[PROBLEM DETAILS]: Where the word "chico" occurs in a line of the data, return the whole line.

[EXTRACTED INFORMATION]:
--

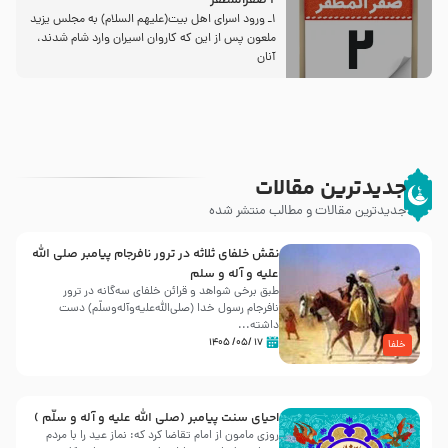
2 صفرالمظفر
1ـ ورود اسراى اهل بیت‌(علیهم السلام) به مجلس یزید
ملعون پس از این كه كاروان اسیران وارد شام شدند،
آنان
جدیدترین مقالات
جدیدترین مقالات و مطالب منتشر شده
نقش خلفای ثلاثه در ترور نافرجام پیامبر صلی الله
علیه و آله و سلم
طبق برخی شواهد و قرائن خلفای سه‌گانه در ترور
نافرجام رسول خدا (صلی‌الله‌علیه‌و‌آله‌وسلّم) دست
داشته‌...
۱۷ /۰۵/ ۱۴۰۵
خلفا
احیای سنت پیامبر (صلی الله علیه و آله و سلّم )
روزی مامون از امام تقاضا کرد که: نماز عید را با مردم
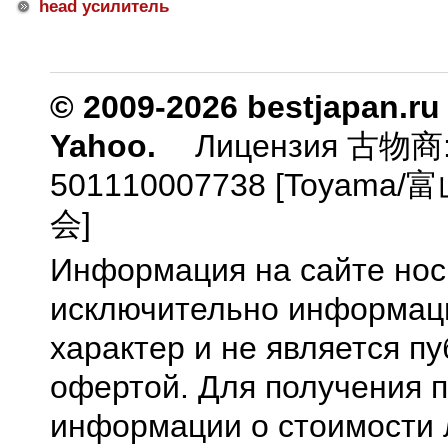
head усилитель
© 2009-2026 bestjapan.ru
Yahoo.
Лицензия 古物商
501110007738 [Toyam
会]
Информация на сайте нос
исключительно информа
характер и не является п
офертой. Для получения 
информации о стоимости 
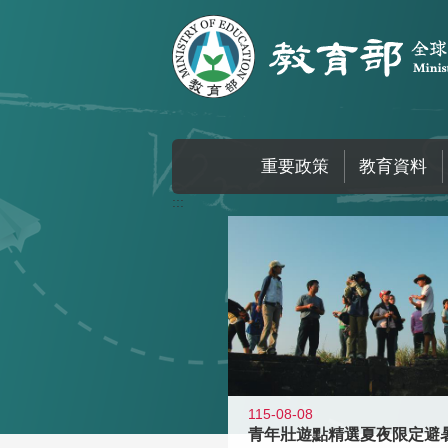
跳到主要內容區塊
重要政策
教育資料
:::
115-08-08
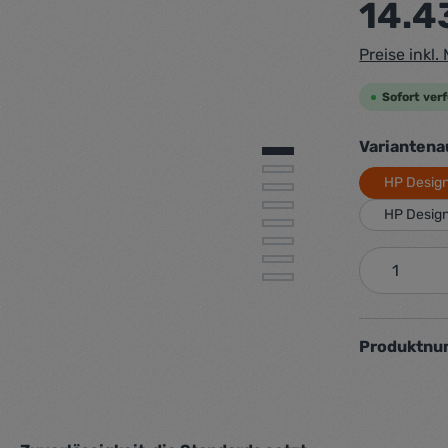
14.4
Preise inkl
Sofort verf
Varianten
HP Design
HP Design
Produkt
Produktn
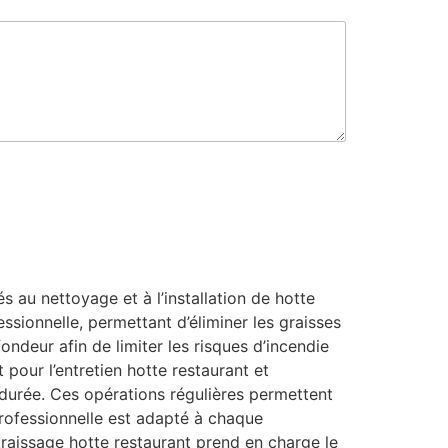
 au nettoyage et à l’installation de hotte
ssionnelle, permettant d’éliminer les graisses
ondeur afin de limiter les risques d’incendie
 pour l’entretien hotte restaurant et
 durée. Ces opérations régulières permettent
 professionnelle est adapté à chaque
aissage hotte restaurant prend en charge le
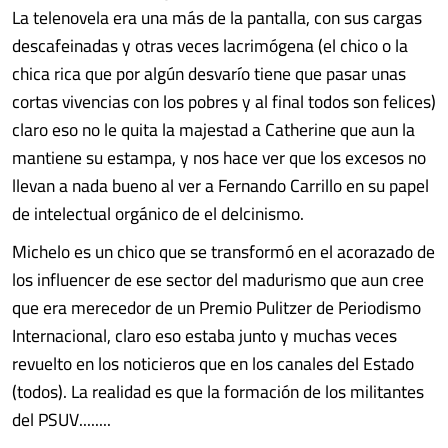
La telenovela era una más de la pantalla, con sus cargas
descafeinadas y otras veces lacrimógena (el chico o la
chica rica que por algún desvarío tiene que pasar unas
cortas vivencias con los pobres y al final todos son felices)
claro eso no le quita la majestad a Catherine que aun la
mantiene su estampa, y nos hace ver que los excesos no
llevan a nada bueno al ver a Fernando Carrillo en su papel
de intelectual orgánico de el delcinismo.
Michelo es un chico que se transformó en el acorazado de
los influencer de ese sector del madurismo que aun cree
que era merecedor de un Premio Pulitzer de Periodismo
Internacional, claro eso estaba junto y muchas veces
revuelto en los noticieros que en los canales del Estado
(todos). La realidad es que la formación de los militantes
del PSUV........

--

[RESULT]:
descafeinadas y otras veces lacrimógena (el chico o la
Michelo es un chico que se transformó en el acorazado de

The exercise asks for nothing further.